Dear fantastic support !
I would like to implement a scheduled dropout.
Ideally here is what I would like:
If we train during N epochs of n minibatch of sentences, which means N x n minibatches,
I would like to be able to start training with a dropout schedule as follow:
(examples but we may generalize with variable value for %)
between 0% and 25% of minibatches, dropout linearly change from a value a(0%) to a(25%)
between 25% and 50% of minibatches, dropout linearly change from a(25%) to a(50%)
again between 50 and 75, then 75% to 100%.
-dropout-schedule could kind of a string with such a schedule.
I hope this request is clear enough.
Thanks Vincent for the detailed request. We want to implement more generally a notion of “training schedule” (I like the name) - that we can use to drive all the parameters during the training - typically optim method, learning_rate, but also guided alignment, number of parallel threads, boosting parameters, dropout, and whatever parameters that can change during the training. Also - we are considering dropping the notion of “epoch” to move rather to “steps” as other systems are doing. I will put some specs together and come back to you.

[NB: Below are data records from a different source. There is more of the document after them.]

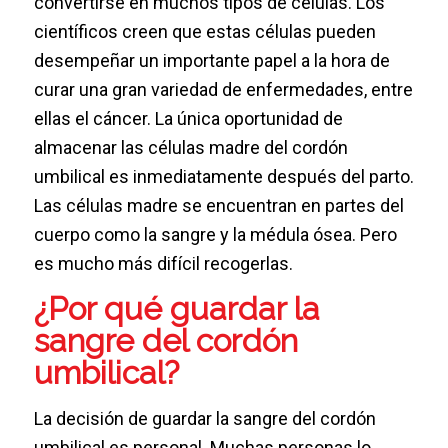
convertirse en muchos tipos de células. Los
científicos creen que estas células pueden
desempeñar un importante papel a la hora de
curar una gran variedad de enfermedades, entre
ellas el cáncer. La única oportunidad de
almacenar las células madre del cordón
umbilical es inmediatamente después del parto.
Las células madre se encuentran en partes del
cuerpo como la sangre y la médula ósea. Pero
es mucho más difícil recogerlas.
¿Por qué guardar la
sangre del cordón
umbilical?
La decisión de guardar la sangre del cordón
umbilical es personal. Muchas personas lo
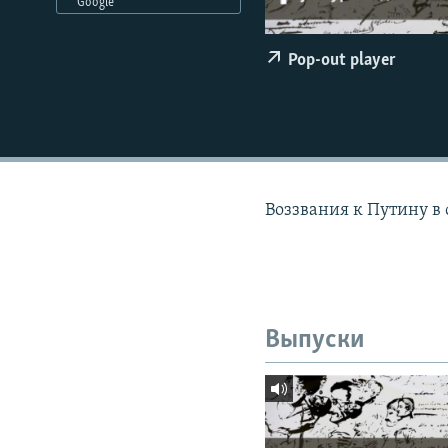
РАСПИСАНИЕ ВЕЩАНИЯ
Google
ПОДПИШИТЕСЬ НА РАССЫЛКУ
Pop-out player
Воззвания к Путину в
Выпуски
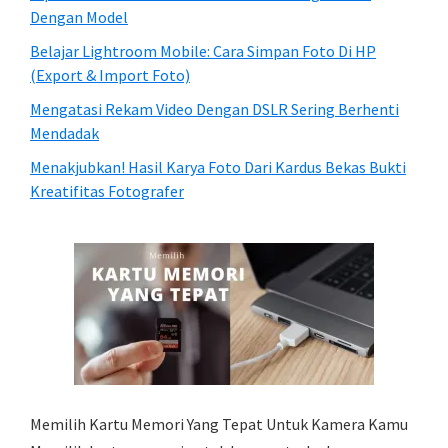
Dengan Model
Belajar Lightroom Mobile: Cara Simpan Foto Di HP
(Export & Import Foto)
Mengatasi Rekam Video Dengan DSLR Sering Berhenti
Mendadak
Menakjubkan! Hasil Karya Foto Dari Kardus Bekas Bukti
Kreatifitas Fotografer
Memilih Kartu Memori Yang Tepat Untuk Kamera Kamu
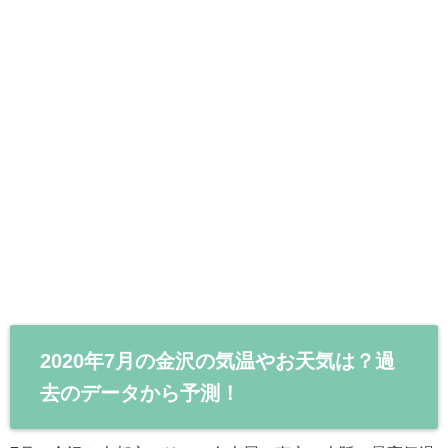
2020年7月の金沢の気温やお天気は？過
去のデータから予測！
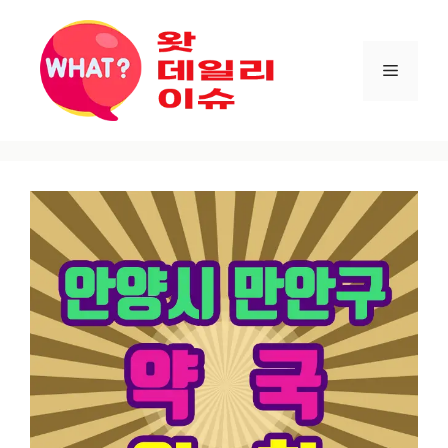
컨텐츠로
건너뛰기
메뉴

Your description implies that the dropout is increasing over the course of the training. Did you mean the opposite?
nope. it did not imply anything. just linear between two values for each segment.
here is my belief:
If we start with a high dropout, it’s too slow to converge.
But we need a higher dropout at some point, then I think by decreasing again it helps to get better performance.
So for example I would lilke to try this.
we start at 0 increase to 0.4 stay at 0.4 for some time then decrease again down to X (maybe 0).
it seems to give some interesting results in another context.